• _WHAT IS NEEDED_
Using the records below, quote only the span that opens with the line containing "završio sam pre 20 godina" and closes with the line containing "kreatore ekonomske politike u", exactly and inclusively.

• _INPUT MATERIAL_
··········

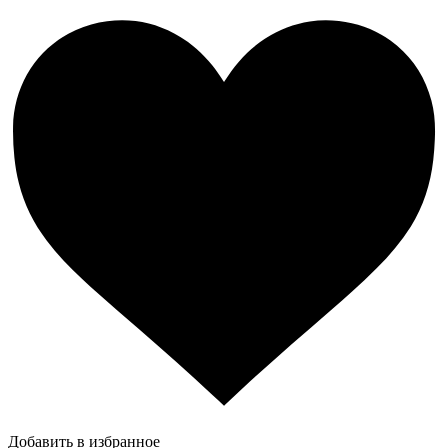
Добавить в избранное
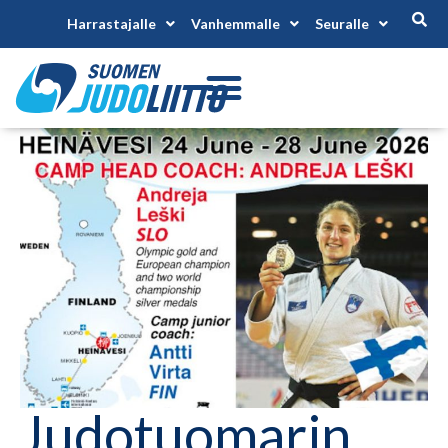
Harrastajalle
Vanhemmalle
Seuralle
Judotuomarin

··········

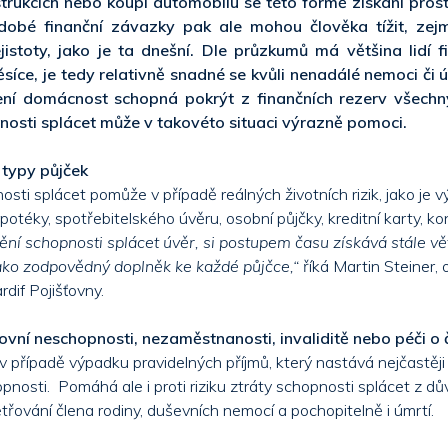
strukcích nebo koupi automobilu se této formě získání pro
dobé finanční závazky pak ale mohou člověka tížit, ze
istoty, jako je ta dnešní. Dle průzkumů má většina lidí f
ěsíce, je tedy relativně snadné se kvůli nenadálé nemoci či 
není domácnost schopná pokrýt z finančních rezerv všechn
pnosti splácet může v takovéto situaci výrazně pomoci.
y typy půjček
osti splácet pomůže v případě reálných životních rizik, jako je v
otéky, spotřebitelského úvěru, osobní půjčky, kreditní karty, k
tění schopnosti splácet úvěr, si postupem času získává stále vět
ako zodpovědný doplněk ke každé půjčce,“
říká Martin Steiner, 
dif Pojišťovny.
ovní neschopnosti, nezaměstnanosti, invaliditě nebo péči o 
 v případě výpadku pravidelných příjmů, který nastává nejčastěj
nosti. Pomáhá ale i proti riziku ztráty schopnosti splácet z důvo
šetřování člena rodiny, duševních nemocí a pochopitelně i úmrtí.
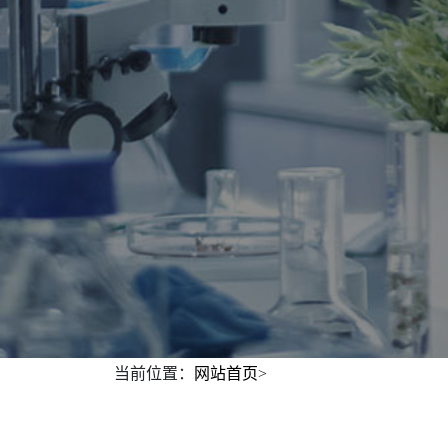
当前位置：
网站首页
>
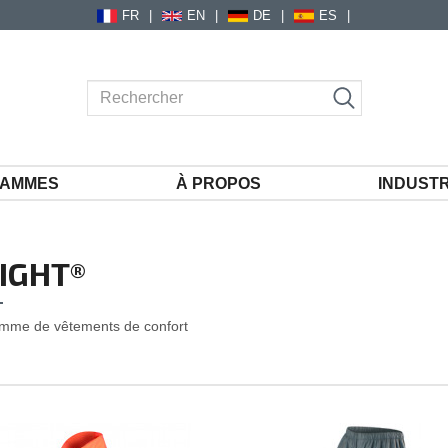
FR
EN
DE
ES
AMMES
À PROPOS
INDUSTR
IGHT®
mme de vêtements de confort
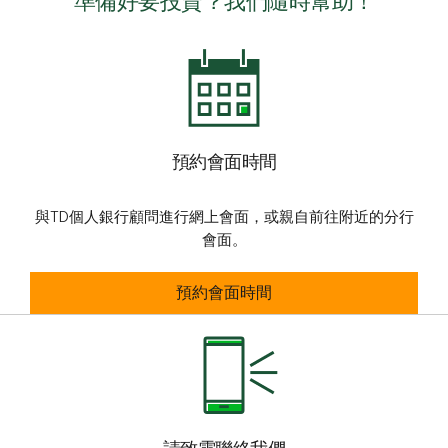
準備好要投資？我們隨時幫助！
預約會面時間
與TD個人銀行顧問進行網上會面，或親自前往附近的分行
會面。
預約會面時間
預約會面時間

··········

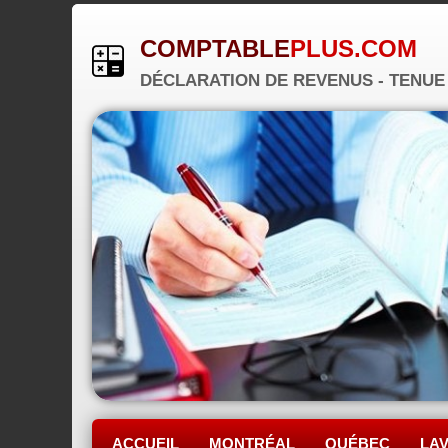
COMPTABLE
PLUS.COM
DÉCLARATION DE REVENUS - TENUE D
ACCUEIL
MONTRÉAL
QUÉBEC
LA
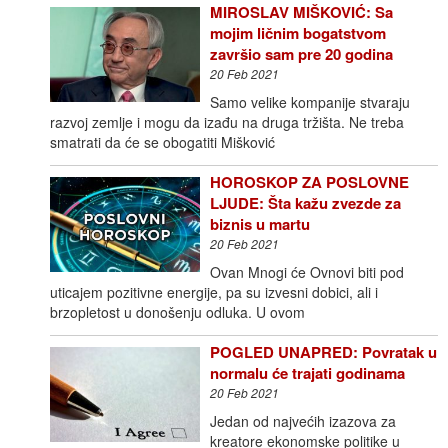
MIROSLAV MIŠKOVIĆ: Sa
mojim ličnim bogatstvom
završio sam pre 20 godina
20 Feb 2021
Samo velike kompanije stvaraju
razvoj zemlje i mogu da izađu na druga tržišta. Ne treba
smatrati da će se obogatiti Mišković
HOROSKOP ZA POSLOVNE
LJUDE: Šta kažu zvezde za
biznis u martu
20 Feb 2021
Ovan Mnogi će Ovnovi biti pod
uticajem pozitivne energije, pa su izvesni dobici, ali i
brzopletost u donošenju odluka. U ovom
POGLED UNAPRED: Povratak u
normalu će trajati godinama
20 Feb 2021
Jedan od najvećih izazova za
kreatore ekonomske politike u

··········

• _REPLY TO THE TASK_
završio sam pre 20 godina
20 Feb 2021
Samo velike kompanije stvaraju
razvoj zemlje i mogu da izađu na druga tržišta. Ne treba
smatrati da će se obogatiti Mišković
HOROSKOP ZA POSLOVNE
LJUDE: Šta kažu zvezde za
biznis u martu
20 Feb 2021
Ovan Mnogi će Ovnovi biti pod
uticajem pozitivne energije, pa su izvesni dobici, ali i
brzopletost u donošenju odluka. U ovom
POGLED UNAPRED: Povratak u
normalu će trajati godinama
20 Feb 2021
Jedan od najvećih izazova za
kreatore ekonomske politike u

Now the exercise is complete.